# King Pigeons rescued in SF, CA need homes as pets



## Elizabethy (Sep 25, 2007)

Sugar and Stretch are King Pigeons rescued from a local shelter. 
They are in love and need a forever home. King Pigeons (bred to be eaten as squab) don't survive if released to the wild (poor flyers) but they do make suprisingly lovely pets. They are quiet, gentle and very peaceful. This pair is bonded and when they lay eggs, their eggs would need to be replaced with false eggs (pij birth control). Mine live in a spare room (with tile floor for easy clean up.) Or they can be kept in a large (wide) bird cage or small chicken coop (with shelter from harsh weather). They're easy to keep and relaxing to watch. If you're not able to adopt a pij, tell somebody else about them. More come in every week. Call Elizabeth at (415) 420-7204 for more info.


----------



## teebo (Jul 7, 2006)

if i had seen this,i would have adopted these if they could be shipped to n.y..if it dosent work out with the others i would take this pair.


----------



## JoeTijero (Feb 21, 2004)

I'm interested in adopting them, also do you have any racing pigeons that need to be adopted? let me know 707 235 7568 ...Jose Tijero, Napa, Ca.


----------



## TAWhatley (Mar 6, 2001)

JoeTijero said:


> I'm interested in adopting them, also do you have any racing pigeons that need to be adopted? let me know 707 235 7568 ...Jose Tijero, Napa, Ca.

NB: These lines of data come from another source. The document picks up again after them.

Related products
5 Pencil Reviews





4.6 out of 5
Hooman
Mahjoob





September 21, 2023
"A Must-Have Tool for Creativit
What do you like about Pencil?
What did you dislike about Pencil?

Joe .. you should just call Elizabeth .. I don't know how often she checks here at Pigeon-Talk. Also there is a King at the San Fran Animal Shelter that I just posted. Do be aware that Kings are NOT homers and don't have the flying and homing ability .. they are just kinda big, beautiful pigeons that need a good home.

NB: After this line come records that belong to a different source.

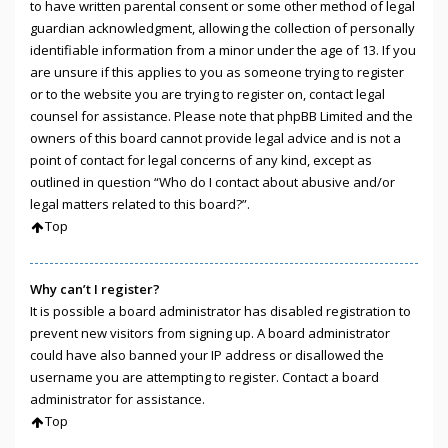
to have written parental consent or some other method of legal
guardian acknowledgment, allowing the collection of personally
identifiable information from a minor under the age of 13. If you
are unsure if this applies to you as someone trying to register
or to the website you are trying to register on, contact legal
counsel for assistance. Please note that phpBB Limited and the
owners of this board cannot provide legal advice and is not a
point of contact for legal concerns of any kind, except as
outlined in question “Who do I contact about abusive and/or
legal matters related to this board?”.
Top
Why can’t I register?
It is possible a board administrator has disabled registration to
prevent new visitors from signing up. A board administrator
could have also banned your IP address or disallowed the
username you are attempting to register. Contact a board
administrator for assistance.
Top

There are also homers and rollers in the area that need homes. Many of them have been transported down to me because homes weren't found up in your area. I'd really suggest that you get in touch with not only Elizabeth but also the Mickaboo Cockatiel Rescue .. The Mickaboo folks have done a FABULOUS job of helping pigeons and doves .. they just need more resources in the Nor Cal area.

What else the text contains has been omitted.